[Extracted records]

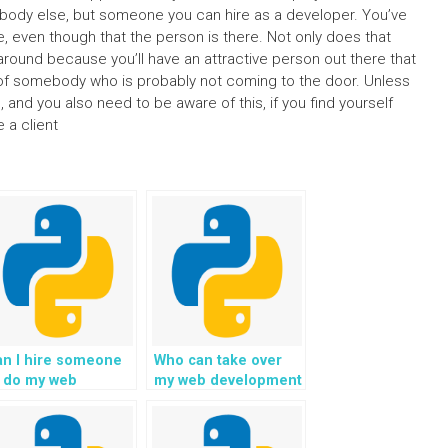
mebody else, but someone you can hire as a developer. You’ve
le, even though that the person is there. Not only does that
 around because you’ll have an attractive person out there that
ad of somebody who is probably not coming to the door. Unless
e, and you also need to be aware of this, if you find yourself
 a client
an I hire someone
Who can take over
o do my web
my web development
evelopment
assignment with
ssignment with
Python on my
jango?
behalf?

▶ _Your instructions_:
Leaving the pictures out, transcribe the entries above exactly as written.

▶ _Solution for this task_:
mebody else, but someone you can hire as a developer. You’ve
le, even though that the person is there. Not only does that
 around because you’ll have an attractive person out there that
ad of somebody who is probably not coming to the door. Unless
e, and you also need to be aware of this, if you find yourself
 a client
an I hire someone
Who can take over
o do my web
my web development
evelopment
assignment with
ssignment with
Python on my
jango?
behalf?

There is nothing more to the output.